SUPPLIED RECORDS Block Start

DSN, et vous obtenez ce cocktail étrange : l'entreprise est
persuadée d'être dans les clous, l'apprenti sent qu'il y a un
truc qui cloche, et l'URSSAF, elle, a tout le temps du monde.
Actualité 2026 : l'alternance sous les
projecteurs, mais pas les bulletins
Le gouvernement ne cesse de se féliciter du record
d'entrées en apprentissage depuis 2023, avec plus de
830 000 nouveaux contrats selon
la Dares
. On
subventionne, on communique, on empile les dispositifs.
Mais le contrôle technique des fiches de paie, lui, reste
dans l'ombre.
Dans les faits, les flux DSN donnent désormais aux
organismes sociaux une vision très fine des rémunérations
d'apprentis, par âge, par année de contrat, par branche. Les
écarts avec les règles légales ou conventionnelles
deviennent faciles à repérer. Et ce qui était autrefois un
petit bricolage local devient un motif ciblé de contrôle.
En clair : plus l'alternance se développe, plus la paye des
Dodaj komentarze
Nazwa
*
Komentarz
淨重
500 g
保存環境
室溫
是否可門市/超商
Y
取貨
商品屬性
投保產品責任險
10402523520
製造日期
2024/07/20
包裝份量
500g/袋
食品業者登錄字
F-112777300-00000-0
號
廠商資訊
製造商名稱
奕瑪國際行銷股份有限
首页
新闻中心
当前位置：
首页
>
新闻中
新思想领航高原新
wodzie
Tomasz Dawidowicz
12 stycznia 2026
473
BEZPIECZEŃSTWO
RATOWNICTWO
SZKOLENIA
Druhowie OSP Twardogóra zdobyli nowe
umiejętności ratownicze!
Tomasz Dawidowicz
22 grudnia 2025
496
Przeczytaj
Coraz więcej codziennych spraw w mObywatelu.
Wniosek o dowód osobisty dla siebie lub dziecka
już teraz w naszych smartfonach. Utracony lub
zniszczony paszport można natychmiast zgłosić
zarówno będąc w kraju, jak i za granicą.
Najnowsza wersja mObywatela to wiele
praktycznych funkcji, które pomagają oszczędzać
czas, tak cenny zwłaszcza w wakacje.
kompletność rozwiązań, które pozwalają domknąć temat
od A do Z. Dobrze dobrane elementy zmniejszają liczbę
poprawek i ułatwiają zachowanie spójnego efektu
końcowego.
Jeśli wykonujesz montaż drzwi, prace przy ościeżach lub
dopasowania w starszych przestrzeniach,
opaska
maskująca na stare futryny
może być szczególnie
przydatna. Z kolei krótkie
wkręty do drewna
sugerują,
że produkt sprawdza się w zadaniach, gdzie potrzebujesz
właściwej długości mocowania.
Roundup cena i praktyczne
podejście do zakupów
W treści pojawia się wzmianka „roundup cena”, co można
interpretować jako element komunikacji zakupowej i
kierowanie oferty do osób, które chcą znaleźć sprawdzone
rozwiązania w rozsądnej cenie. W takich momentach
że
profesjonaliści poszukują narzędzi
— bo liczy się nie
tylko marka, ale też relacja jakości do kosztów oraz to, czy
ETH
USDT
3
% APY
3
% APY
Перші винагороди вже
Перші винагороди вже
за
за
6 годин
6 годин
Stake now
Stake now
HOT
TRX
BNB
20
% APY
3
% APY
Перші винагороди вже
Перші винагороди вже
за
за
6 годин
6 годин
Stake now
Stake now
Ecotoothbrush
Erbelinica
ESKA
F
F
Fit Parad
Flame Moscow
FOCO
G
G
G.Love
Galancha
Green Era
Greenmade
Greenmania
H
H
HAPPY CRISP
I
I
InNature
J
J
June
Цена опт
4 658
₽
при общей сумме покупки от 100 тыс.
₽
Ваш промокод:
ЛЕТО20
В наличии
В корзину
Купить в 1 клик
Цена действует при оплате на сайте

SUPPLIED RECORDS Block End

→ **EXERCISE BRIEF**: Return all the data exactly as given.

→ **WRITTEN SOLUTION**:
DSN, et vous obtenez ce cocktail étrange : l'entreprise est
persuadée d'être dans les clous, l'apprenti sent qu'il y a un
truc qui cloche, et l'URSSAF, elle, a tout le temps du monde.
Actualité 2026 : l'alternance sous les
projecteurs, mais pas les bulletins
Le gouvernement ne cesse de se féliciter du record
d'entrées en apprentissage depuis 2023, avec plus de
830 000 nouveaux contrats selon
la Dares
. On
subventionne, on communique, on empile les dispositifs.
Mais le contrôle technique des fiches de paie, lui, reste
dans l'ombre.
Dans les faits, les flux DSN donnent désormais aux
organismes sociaux une vision très fine des rémunérations
d'apprentis, par âge, par année de contrat, par branche. Les
écarts avec les règles légales ou conventionnelles
deviennent faciles à repérer. Et ce qui était autrefois un
petit bricolage local devient un motif ciblé de contrôle.
En clair : plus l'alternance se développe, plus la paye des
Dodaj komentarze
Nazwa
*
Komentarz
淨重
500 g
保存環境
室溫
是否可門市/超商
Y
取貨
商品屬性
投保產品責任險
10402523520
製造日期
2024/07/20
包裝份量
500g/袋
食品業者登錄字
F-112777300-00000-0
號
廠商資訊
製造商名稱
奕瑪國際行銷股份有限
首页
新闻中心
当前位置：
首页
>
新闻中
新思想领航高原新
wodzie
Tomasz Dawidowicz
12 stycznia 2026
473
BEZPIECZEŃSTWO
RATOWNICTWO
SZKOLENIA
Druhowie OSP Twardogóra zdobyli nowe
umiejętności ratownicze!
Tomasz Dawidowicz
22 grudnia 2025
496
Przeczytaj
Coraz więcej codziennych spraw w mObywatelu.
Wniosek o dowód osobisty dla siebie lub dziecka
już teraz w naszych smartfonach. Utracony lub
zniszczony paszport można natychmiast zgłosić
zarówno będąc w kraju, jak i za granicą.
Najnowsza wersja mObywatela to wiele
praktycznych funkcji, które pomagają oszczędzać
czas, tak cenny zwłaszcza w wakacje.
kompletność rozwiązań, które pozwalają domknąć temat
od A do Z. Dobrze dobrane elementy zmniejszają liczbę
poprawek i ułatwiają zachowanie spójnego efektu
końcowego.
Jeśli wykonujesz montaż drzwi, prace przy ościeżach lub
dopasowania w starszych przestrzeniach,
opaska
maskująca na stare futryny
może być szczególnie
przydatna. Z kolei krótkie
wkręty do drewna
sugerują,
że produkt sprawdza się w zadaniach, gdzie potrzebujesz
właściwej długości mocowania.
Roundup cena i praktyczne
podejście do zakupów
W treści pojawia się wzmianka „roundup cena”, co można
interpretować jako element komunikacji zakupowej i
kierowanie oferty do osób, które chcą znaleźć sprawdzone
rozwiązania w rozsądnej cenie. W takich momentach
że
profesjonaliści poszukują narzędzi
— bo liczy się nie
tylko marka, ale też relacja jakości do kosztów oraz to, czy
ETH
USDT
3
% APY
3
% APY
Перші винагороди вже
Перші винагороди вже
за
за
6 годин
6 годин
Stake now
Stake now
HOT
TRX
BNB
20
% APY
3
% APY
Перші винагороди вже
Перші винагороди вже
за
за
6 годин
6 годин
Stake now
Stake now
Ecotoothbrush
Erbelinica
ESKA
F
F
Fit Parad
Flame Moscow
FOCO
G
G
G.Love
Galancha
Green Era
Greenmade
Greenmania
H
H
HAPPY CRISP
I
I
InNature
J
J
June
Цена опт
4 658
₽
при общей сумме покупки от 100 тыс.
₽
Ваш промокод:
ЛЕТО20
В наличии
В корзину
Купить в 1 клик
Цена действует при оплате на сайте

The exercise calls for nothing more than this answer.